* [PROBLEM DETAILS]
Whatever appears in the records, retype it exactly, except for the pictures.

◇ ◇ ◇

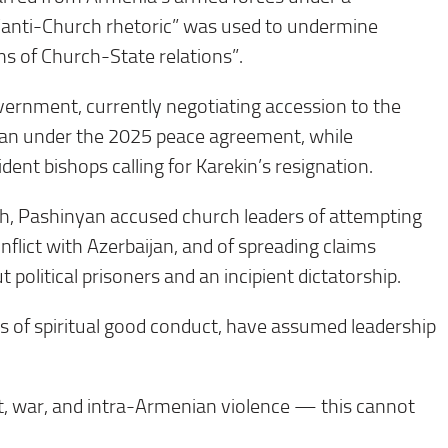
e “anti-Church rhetoric” was used to undermine
ns of Church-State relations”.
vernment, currently negotiating accession to the
jan under the 2025 peace agreement, while
dent bishops calling for Karekin’s resignation.
h, Pashinyan accused church leaders of attempting
onflict with Azerbaijan, and of spreading claims
 political prisoners and an incipient dictatorship.
es of spiritual good conduct, have assumed leadership
ict, war, and intra-Armenian violence — this cannot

◇ ◇ ◇

* [WRITTEN REPLY]
e “anti-Church rhetoric” was used to undermine
ns of Church-State relations”.
vernment, currently negotiating accession to the
jan under the 2025 peace agreement, while
dent bishops calling for Karekin’s resignation.
h, Pashinyan accused church leaders of attempting
onflict with Azerbaijan, and of spreading claims
 political prisoners and an incipient dictatorship.
es of spiritual good conduct, have assumed leadership
ict, war, and intra-Armenian violence — this cannot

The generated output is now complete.